## Your assignment
Check every line of the data below for the word "come". Copy the ones that have it.
*** Opening of Record set ***
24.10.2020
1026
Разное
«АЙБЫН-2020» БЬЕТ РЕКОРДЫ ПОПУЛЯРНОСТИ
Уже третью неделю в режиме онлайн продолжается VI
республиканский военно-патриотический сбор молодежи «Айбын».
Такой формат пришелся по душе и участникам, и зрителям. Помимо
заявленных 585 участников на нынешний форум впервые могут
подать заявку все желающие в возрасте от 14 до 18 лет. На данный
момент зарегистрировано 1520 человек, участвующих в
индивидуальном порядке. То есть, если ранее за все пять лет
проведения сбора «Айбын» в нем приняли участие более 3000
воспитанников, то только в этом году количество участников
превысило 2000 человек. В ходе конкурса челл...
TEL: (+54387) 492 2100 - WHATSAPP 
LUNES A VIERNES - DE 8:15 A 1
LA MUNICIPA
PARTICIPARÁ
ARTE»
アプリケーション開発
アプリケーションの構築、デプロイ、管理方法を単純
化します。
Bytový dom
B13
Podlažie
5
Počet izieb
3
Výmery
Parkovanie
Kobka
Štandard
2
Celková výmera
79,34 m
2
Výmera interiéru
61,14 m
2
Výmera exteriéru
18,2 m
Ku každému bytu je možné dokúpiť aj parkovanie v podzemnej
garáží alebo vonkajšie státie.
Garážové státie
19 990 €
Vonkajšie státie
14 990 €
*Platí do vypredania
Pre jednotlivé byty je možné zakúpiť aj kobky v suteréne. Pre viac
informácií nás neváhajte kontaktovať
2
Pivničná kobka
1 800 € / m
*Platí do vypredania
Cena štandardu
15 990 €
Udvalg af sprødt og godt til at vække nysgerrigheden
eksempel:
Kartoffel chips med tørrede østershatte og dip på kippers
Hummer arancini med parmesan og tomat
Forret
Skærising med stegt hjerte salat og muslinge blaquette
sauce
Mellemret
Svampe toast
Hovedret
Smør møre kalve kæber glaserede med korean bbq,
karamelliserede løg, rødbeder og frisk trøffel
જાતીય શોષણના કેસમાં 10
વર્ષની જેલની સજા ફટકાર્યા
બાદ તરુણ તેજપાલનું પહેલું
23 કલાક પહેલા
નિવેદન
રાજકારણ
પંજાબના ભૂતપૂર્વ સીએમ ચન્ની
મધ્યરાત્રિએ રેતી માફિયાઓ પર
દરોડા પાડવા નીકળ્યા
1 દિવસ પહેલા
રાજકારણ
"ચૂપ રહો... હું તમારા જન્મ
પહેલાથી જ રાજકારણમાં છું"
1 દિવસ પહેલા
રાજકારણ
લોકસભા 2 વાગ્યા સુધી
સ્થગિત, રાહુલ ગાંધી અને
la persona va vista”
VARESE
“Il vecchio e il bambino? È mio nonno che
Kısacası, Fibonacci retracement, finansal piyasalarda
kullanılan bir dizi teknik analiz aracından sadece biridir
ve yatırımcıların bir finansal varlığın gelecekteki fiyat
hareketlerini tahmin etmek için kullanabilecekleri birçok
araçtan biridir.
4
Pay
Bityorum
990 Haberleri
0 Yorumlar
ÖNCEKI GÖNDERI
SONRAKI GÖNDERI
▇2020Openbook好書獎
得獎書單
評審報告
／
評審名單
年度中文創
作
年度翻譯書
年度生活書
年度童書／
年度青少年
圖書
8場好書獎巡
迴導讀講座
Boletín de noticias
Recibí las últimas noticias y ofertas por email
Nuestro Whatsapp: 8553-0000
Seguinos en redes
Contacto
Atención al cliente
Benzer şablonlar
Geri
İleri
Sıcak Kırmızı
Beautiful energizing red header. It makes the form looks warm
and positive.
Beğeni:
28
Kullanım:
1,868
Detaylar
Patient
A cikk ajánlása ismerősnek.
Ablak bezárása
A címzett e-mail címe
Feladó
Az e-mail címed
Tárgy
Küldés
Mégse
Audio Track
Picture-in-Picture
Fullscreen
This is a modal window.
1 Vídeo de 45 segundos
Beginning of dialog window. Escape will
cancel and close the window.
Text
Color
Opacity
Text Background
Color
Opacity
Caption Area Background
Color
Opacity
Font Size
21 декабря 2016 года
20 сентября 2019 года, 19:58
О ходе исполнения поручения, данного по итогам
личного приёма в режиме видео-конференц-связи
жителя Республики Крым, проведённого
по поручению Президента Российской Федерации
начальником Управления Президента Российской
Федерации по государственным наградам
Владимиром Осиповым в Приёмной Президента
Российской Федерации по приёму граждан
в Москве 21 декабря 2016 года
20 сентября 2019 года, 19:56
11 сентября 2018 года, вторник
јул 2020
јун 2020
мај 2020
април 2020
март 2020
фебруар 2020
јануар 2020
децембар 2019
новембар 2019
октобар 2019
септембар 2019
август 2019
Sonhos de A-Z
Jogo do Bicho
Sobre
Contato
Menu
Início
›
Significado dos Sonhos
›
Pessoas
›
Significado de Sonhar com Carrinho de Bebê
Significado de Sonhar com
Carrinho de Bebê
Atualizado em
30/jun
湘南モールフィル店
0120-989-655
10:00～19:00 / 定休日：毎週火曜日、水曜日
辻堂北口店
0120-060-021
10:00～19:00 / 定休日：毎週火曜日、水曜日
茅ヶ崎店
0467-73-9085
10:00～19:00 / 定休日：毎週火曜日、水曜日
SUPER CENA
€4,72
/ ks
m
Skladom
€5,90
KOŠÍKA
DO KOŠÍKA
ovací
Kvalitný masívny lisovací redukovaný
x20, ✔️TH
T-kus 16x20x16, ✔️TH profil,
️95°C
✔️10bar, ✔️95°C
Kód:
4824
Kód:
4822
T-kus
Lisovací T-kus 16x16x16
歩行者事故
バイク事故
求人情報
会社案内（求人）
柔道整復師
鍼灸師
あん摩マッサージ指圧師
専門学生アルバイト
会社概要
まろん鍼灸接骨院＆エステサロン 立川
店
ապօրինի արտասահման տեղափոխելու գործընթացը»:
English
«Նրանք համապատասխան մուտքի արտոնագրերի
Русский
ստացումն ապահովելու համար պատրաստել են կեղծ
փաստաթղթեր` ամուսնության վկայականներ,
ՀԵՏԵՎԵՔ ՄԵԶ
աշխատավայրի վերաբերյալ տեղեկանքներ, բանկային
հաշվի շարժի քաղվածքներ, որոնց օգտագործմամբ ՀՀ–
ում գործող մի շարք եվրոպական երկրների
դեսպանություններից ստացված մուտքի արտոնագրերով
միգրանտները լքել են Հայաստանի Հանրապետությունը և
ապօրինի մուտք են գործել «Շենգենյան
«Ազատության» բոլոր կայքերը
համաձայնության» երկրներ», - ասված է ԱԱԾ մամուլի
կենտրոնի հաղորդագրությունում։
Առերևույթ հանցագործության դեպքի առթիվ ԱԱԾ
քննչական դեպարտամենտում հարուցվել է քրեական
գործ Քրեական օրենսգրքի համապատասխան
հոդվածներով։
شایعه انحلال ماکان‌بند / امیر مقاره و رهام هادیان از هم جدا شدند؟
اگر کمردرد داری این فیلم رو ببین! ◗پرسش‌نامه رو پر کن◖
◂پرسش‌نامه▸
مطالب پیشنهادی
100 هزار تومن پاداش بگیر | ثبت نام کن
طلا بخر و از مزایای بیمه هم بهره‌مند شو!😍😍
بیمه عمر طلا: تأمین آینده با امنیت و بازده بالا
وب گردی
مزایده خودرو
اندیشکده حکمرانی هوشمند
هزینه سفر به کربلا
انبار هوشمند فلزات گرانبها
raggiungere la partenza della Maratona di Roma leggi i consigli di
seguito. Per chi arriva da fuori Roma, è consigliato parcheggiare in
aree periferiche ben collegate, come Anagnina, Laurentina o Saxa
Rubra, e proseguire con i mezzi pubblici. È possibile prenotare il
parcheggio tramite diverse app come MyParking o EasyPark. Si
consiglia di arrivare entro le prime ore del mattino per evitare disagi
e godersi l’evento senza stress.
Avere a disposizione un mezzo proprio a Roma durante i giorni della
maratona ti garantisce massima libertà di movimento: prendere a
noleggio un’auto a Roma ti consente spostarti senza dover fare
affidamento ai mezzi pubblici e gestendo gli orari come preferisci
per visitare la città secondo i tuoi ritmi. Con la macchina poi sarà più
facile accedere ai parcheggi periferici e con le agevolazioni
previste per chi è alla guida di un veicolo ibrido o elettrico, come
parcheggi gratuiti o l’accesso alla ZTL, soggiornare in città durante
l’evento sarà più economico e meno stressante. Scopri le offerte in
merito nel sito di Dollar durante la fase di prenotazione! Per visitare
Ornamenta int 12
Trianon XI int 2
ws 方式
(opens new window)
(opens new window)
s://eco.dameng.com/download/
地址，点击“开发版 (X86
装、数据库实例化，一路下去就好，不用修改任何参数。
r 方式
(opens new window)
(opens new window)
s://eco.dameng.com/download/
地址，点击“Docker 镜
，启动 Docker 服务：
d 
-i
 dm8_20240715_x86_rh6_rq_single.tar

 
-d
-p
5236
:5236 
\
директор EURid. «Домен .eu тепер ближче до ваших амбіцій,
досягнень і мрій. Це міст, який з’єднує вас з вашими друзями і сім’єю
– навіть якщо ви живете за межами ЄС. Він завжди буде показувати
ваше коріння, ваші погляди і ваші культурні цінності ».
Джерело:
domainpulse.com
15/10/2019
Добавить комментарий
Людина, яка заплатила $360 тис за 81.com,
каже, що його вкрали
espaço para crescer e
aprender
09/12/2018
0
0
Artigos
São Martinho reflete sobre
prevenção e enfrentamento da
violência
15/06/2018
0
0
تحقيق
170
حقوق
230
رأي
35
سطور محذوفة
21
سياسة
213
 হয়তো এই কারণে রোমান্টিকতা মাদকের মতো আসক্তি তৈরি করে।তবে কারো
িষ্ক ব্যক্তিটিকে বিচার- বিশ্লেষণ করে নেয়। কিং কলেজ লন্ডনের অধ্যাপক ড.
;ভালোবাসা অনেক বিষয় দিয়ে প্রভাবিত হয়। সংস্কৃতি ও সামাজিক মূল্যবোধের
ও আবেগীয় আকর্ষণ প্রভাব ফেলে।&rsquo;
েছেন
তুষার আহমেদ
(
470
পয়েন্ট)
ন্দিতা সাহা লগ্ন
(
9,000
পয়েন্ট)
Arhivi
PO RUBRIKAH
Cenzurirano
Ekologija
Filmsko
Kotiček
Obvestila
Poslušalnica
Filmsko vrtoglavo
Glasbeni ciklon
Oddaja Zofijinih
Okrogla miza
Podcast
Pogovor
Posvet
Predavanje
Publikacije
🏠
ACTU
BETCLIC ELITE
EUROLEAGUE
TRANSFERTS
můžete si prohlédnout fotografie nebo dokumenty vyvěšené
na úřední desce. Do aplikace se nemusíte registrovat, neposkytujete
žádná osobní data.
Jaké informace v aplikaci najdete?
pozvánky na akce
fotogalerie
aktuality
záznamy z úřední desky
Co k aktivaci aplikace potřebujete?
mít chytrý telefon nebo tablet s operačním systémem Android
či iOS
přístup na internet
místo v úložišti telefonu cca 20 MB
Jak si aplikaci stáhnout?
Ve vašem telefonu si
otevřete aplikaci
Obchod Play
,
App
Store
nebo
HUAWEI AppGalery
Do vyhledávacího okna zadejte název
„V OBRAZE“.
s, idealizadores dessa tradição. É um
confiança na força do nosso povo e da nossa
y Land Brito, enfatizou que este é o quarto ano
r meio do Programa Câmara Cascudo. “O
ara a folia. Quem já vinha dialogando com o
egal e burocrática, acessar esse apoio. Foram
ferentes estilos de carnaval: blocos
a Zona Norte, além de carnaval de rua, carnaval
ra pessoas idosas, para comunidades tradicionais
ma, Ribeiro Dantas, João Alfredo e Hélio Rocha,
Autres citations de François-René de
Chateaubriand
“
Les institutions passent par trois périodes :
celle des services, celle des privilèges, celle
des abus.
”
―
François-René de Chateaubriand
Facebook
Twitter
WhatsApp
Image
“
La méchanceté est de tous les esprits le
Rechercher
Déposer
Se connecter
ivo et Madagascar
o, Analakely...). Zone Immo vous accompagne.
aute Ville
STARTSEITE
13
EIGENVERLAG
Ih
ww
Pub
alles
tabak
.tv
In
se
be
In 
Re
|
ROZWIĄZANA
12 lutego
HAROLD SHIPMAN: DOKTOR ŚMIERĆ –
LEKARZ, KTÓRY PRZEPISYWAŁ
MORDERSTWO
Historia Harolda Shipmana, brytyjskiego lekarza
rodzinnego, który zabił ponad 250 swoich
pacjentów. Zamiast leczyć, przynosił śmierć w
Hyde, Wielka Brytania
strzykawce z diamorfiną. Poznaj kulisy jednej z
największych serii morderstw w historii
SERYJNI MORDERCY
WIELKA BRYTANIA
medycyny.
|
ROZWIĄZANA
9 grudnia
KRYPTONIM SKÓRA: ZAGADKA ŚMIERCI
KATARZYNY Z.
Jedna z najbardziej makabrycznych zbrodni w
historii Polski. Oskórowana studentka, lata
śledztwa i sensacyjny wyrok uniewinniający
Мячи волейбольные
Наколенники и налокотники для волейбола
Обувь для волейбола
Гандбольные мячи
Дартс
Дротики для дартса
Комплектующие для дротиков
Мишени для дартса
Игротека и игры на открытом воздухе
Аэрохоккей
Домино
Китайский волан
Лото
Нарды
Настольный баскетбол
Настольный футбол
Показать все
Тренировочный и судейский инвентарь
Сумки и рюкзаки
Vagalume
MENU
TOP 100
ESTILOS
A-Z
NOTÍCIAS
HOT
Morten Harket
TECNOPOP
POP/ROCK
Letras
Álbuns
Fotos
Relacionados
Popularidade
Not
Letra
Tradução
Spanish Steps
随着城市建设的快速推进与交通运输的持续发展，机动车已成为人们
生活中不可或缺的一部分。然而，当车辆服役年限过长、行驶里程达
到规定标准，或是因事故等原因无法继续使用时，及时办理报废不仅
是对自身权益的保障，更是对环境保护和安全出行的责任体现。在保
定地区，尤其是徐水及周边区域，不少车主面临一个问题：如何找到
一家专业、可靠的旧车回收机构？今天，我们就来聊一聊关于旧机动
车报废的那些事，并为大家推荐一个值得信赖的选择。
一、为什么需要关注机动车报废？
*** Close of Record set ***
## Reply
aree periferiche ben collegate, come Anagnina, Laurentina o Saxa
parcheggio tramite diverse app come MyParking o EasyPark. Si
affidamento ai mezzi pubblici e gestendo gli orari come preferisci
previste per chi è alla guida di un veicolo ibrido o elettrico, come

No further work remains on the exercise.